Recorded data
»»
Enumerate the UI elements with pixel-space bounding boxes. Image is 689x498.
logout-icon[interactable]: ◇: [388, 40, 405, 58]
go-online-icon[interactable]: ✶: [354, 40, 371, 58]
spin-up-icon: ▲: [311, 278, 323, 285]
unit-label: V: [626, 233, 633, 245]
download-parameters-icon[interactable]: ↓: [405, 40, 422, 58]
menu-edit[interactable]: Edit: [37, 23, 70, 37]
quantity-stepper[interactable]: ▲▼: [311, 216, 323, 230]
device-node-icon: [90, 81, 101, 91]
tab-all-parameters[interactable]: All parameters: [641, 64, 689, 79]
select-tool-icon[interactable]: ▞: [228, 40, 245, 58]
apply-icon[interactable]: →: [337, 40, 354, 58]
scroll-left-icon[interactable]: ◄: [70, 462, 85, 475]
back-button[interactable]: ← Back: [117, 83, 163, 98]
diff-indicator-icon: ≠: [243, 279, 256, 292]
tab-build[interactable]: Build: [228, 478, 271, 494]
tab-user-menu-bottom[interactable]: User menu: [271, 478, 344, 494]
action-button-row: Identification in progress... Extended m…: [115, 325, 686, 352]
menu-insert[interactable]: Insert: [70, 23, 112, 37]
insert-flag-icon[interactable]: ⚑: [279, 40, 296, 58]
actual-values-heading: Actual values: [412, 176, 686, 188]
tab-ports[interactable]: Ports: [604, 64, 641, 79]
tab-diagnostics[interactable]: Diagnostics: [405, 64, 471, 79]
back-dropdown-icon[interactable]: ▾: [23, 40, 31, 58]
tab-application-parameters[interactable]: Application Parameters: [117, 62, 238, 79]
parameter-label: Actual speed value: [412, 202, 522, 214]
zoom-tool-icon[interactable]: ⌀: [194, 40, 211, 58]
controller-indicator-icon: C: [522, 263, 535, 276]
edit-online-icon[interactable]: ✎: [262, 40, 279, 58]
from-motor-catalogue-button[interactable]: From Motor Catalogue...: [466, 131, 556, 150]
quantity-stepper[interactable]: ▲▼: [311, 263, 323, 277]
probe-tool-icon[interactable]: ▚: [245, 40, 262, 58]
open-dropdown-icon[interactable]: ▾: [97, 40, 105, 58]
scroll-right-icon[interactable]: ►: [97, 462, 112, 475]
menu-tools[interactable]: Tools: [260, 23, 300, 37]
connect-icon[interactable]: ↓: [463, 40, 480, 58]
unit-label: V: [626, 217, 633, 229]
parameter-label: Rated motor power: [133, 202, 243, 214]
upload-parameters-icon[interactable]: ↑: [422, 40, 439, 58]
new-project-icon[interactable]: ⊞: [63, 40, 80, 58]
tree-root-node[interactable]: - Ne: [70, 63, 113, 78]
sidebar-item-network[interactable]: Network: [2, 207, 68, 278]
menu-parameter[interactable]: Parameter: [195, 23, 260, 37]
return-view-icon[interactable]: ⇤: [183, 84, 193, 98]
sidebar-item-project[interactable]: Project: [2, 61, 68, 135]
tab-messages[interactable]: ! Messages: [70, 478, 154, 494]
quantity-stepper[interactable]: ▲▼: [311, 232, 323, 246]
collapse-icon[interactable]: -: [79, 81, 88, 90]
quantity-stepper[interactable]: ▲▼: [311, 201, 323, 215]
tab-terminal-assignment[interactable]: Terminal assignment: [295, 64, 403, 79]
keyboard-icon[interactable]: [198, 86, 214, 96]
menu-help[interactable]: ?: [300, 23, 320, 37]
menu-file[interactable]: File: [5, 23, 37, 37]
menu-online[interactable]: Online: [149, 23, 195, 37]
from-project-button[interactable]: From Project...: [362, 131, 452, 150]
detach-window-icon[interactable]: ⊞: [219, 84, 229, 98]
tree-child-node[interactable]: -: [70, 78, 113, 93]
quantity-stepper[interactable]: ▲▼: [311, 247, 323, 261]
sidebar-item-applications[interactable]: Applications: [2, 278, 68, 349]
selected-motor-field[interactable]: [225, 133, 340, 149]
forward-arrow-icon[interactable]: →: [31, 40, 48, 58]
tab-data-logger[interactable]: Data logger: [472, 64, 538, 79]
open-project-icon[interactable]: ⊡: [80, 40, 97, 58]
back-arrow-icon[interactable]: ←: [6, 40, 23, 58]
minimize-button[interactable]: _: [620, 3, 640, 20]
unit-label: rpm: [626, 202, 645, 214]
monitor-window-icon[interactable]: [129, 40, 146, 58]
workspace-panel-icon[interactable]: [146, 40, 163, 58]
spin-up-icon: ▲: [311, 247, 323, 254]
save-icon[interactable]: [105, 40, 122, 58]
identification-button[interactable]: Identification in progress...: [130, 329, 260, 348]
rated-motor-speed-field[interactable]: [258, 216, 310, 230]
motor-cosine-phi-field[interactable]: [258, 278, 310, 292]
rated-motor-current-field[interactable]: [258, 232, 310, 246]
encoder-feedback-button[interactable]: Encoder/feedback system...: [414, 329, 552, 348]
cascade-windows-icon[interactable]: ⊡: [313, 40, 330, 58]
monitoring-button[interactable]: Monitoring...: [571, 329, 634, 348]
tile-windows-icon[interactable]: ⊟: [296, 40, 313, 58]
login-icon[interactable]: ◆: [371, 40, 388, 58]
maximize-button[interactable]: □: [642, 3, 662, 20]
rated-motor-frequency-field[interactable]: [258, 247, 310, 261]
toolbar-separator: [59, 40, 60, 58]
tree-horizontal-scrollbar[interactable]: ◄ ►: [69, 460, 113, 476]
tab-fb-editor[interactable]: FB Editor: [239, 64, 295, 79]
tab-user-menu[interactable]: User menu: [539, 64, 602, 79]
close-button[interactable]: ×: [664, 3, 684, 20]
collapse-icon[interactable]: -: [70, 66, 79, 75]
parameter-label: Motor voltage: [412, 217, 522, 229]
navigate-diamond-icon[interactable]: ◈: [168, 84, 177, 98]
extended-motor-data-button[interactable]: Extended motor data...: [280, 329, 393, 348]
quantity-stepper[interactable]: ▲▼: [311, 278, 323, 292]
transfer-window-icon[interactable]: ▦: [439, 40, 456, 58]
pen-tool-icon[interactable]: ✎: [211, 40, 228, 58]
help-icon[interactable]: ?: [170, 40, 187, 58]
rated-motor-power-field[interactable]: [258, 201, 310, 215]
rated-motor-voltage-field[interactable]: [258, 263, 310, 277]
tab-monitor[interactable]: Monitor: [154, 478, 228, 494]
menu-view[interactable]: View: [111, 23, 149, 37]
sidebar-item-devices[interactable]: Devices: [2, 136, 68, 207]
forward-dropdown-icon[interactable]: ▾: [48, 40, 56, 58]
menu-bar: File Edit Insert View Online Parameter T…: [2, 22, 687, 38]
««
Problem to work on
All lines of the entries containing the string "from" must be shown in full.

Solution for this exercise
from-motor-catalogue-button[interactable]: From Motor Catalogue...: [466, 131, 556, 150]
from-project-button[interactable]: From Project...: [362, 131, 452, 150]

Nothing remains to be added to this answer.